KISS - "keep it simple, stupid"

Der Dateityp PDF/A ist perfekt für die Archivierung von Schriftstücken aller Art. Somit gelangt bei mir seit Jahren alle Briefpost zunächst auf den Scanner, der dann brav aus vielen Seiten handliche PDF-Dateien zaubert.
Soweit, so gut. Doch es sei angemerkt, dass es sich hierbei um SCAN's handelt, also nicht um maschinenlesbare und somit auswertbare, durchsuchbare PDF-Dateien. Doch dieses Manko lässt sich dank der Arbeit von OCR-Software schnell und einfach lösen. Genutzt wurde hier das Framework tesseract, welches aber bedauerlicherweise keine PDF-Dateien als Eingaben mag. Somit hat jbarlow83 sich die Mühe gemacht, dies zu verbessern. Und diesmal so, dass PDF-Dateien gelesen werden können, die Texterkennung gestartet wird und anschließend der erkannte Text als durchsichtige Maske über den Scan gelegt wird. Die Dateigröße ändert sich nur minimal, es werden automatisch zukunftssichere PDF/A-Dateien erzeugt und somit eignet sich diese Lösung perfekt für ein Langzeitarchiv.
Die Installation ist dank brew auch denkbar einfach:

# brew install ocrmypdf

Nun kann man testweise einmal eine Datei umwandeln lassen:

# ocrmypdf input.pdf output.pdf -l deu+eng

wandelt das input.pdf nach output.pdf und verwendet für die Texterkennung die Sprachen Deutsch und Englisch.

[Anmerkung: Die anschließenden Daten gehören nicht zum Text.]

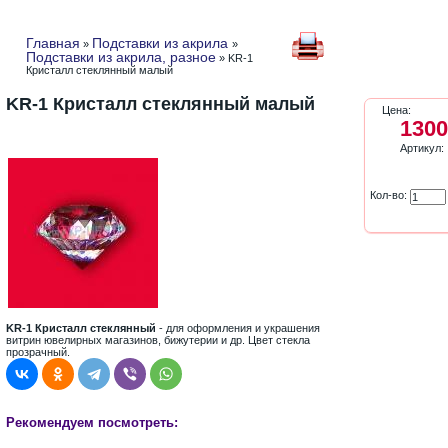
Главная
Подставки из акрила
»
»
Подставки из акрила, разное
» KR-1
Кристалл стеклянный малый
KR-1 Кристалл стеклянный малый
Цена:
1300
Артикул:
Кол-во:
KR-1 Кристалл стеклянный
- для оформления и украшения
витрин ювелирных магазинов, бижутерии и др. Цвет стекла
прозрачный.
Рекомендуем посмотреть:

Je nach Seitenanzahl und CPU-Power dauert dies pro Dokument einige Sekunden.
Hiernach wird man zunächst keinen Unterschied feststellen. Wenn das nun gewonnene Dokument in "Vorschau" öffnet, kann man mit gedrückter Maustaste den Text markieren und per Zwischenablage in ein anderes Dokument übertragen.

PERFEKT - Oder doch noch nicht vollständig?

Nein, nicht ganz. Denn es haben sich um Laufe der Zeit hunderte Dokumente angesammelt. Und zu allem Überfluss wurde hier eine neue Datei erschaffen und die Zeit-/Datumsinformationen der Ursprungsdatei gingen verloren.

Also noch einmal zurück an Reissbrett:
drawing board

Und nun zeigt sich die Stärke von Mac OS X: mit Automator wird die Sache hier rund, und zwar wirklich einfach.
Automator kennen Sie nicht? Sie arbeiten seit Jahren mit Apple-Rechnern? Gut, die wenigsten kennen die echte Power unter der Haube

Wir klicken auf Launchpad, suchen den grauen Kasten Andere und finden darin Automator
Automator
Dort wählen wir links unten Neues Dokument und anschließend Schnellaktion.
In das Suchfeld (Lupe, blinkender Cursor) geben wir shell ein und bestätigen das Ergebnis shell-Skript ausführen mit Enter.

In dem großen grauen Feld geben wir das folgende Script ein:

export PATH=/usr/local/bin:$PATH
for f in "$@"
do
    t="$(/usr/bin/GetFileInfo -d "$f")"
	ocrmypdf "$f" "$f" -l "deu+eng" --skip-text
    /usr/bin/SetFile -m "$t" -d "$t" "$f"
done

Erklärung:
Die erste Zeile Zeile erweitert den Suchpfad für das Programm um den Pfad /usr/local/bin, dann beginnt die Abarbeitung der Dateien:

  1. Der Timestamp wird in die Variable t gerettet
  2. Das Script ocrmypdf wird ausgeführt, die Originaldatei hierbei überschrieben. Sollte diese bereits bearbeitet worden sein, sorgt --skip-text dafür, dass keine Fehlermeldung den Vorgang abbricht:
  3. Die gerettete Zeit-/Datumsinformation wird mit SetFile zurückgesichert.

WICHTIG: Beachten Sie die Groß-/Kleinschreibung in Zeilen 1. und 3.

Die Menüpunkte der Pull-Down-Menüs oben entsprechend einstellen:
Bildschirmfoto-2020-07-16-um-23.54.41

Abschließend in Ablage - Sichern noch einen sprechenden Namen eintragen, unter dem das Script zukünftig erreichbar sein soll.

Alle Finder-Fenster nun schließen, Finder öffnen und mit einem Rechtsklick auf dem/den PDF's die Schnellaktion mit dem oben vergebenen Namen auswählen.

Ein sich drehendes Zahnrad ganz oben neben der Uhr/WLAN-Anzeige zeigt an, dass der Automator arbeitet. Etwas Geduld, dann sind auch viele Dateien einfach konvertiert.